Task to carry out — Check every line below for the word "Emoji" and copy the ones that have it.
+ + +
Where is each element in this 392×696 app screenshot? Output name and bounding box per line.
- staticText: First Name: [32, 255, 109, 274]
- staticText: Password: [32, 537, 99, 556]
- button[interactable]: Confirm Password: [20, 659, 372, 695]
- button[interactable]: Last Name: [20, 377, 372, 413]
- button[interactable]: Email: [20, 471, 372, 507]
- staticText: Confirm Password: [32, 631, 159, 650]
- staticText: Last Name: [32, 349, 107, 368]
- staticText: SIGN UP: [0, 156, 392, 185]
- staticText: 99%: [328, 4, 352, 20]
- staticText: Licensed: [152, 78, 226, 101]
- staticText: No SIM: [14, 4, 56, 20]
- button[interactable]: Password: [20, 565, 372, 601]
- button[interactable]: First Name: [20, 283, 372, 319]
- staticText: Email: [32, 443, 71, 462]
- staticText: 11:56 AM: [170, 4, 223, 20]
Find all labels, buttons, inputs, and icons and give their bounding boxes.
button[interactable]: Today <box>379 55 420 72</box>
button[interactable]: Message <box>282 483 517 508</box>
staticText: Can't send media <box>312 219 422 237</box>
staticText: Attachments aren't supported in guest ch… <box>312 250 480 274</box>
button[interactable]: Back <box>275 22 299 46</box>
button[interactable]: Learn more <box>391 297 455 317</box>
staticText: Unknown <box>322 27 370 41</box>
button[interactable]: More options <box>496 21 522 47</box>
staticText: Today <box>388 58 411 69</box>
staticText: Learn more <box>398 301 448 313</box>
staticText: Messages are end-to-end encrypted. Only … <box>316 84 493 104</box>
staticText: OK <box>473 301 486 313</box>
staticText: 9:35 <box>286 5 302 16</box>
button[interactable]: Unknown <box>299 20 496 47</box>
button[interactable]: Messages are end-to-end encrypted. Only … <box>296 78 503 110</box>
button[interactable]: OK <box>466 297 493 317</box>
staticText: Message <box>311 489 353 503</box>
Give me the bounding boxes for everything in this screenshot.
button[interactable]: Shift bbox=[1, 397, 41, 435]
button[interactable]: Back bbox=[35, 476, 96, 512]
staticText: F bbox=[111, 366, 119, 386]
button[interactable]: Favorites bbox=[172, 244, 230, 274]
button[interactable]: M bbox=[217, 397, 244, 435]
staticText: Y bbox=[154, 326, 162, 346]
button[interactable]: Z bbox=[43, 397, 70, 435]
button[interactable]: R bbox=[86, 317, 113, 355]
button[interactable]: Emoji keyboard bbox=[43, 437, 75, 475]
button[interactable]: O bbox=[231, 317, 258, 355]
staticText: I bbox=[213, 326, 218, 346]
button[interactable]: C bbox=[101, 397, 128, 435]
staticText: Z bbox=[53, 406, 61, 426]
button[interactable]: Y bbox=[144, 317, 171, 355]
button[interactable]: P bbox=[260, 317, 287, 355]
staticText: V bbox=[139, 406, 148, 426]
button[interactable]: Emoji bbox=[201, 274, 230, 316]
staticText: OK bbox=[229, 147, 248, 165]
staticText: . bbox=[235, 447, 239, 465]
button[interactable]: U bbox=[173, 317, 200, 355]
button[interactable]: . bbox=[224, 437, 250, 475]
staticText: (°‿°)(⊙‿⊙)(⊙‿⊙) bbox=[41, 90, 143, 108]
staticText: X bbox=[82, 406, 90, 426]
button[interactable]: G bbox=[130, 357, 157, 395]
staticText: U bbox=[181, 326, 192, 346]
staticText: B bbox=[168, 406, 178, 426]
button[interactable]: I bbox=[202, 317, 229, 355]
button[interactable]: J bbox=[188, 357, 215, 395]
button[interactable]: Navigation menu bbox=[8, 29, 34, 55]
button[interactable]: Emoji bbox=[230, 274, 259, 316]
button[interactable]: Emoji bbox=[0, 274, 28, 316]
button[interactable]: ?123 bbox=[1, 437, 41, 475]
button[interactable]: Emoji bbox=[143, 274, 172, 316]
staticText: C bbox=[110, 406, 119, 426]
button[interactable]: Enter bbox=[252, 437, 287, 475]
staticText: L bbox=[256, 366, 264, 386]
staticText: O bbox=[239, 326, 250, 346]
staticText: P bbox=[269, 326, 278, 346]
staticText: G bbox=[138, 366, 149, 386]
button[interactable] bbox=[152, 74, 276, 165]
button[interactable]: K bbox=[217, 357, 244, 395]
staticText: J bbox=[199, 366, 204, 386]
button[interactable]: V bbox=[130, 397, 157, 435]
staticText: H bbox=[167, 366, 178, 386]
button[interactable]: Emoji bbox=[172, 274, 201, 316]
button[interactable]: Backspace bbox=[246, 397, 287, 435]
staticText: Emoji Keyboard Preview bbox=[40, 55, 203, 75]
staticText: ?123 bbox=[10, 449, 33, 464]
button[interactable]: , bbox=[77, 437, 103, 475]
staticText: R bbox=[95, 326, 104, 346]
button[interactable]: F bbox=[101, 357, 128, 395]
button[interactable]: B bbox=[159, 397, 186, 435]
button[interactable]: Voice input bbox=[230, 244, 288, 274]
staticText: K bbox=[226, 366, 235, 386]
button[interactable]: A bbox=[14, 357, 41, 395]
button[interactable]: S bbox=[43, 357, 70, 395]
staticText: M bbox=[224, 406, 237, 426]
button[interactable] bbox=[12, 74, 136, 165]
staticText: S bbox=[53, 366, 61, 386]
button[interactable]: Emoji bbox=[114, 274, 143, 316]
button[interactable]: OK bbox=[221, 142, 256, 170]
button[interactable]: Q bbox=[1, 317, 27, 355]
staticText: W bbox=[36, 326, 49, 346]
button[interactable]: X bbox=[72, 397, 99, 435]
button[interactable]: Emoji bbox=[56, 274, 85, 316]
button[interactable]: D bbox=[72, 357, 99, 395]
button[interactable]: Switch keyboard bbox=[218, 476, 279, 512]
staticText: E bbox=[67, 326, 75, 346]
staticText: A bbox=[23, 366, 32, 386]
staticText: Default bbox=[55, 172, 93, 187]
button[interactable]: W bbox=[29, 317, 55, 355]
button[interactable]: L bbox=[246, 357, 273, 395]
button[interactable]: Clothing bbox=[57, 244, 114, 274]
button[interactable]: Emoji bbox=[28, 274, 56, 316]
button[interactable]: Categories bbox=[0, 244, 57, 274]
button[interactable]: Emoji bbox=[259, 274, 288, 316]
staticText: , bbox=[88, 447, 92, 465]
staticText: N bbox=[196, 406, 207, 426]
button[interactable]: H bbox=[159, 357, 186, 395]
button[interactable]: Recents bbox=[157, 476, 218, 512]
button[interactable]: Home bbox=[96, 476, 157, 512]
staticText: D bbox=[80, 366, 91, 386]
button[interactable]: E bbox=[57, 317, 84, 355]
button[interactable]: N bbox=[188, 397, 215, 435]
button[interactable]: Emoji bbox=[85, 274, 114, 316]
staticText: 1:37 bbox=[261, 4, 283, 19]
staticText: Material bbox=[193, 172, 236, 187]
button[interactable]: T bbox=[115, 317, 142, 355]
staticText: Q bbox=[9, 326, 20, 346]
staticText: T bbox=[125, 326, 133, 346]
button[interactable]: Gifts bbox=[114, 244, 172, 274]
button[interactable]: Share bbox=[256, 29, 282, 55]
+ + +
Reply to the task —
button[interactable]: Emoji keyboard bbox=[43, 437, 75, 475]
button[interactable]: Emoji bbox=[201, 274, 230, 316]
button[interactable]: Emoji bbox=[230, 274, 259, 316]
button[interactable]: Emoji bbox=[0, 274, 28, 316]
button[interactable]: Emoji bbox=[143, 274, 172, 316]
button[interactable]: Emoji bbox=[172, 274, 201, 316]
staticText: Emoji Keyboard Preview bbox=[40, 55, 203, 75]
button[interactable]: Emoji bbox=[114, 274, 143, 316]
button[interactable]: Emoji bbox=[56, 274, 85, 316]
button[interactable]: Emoji bbox=[28, 274, 56, 316]
button[interactable]: Emoji bbox=[259, 274, 288, 316]
button[interactable]: Emoji bbox=[85, 274, 114, 316]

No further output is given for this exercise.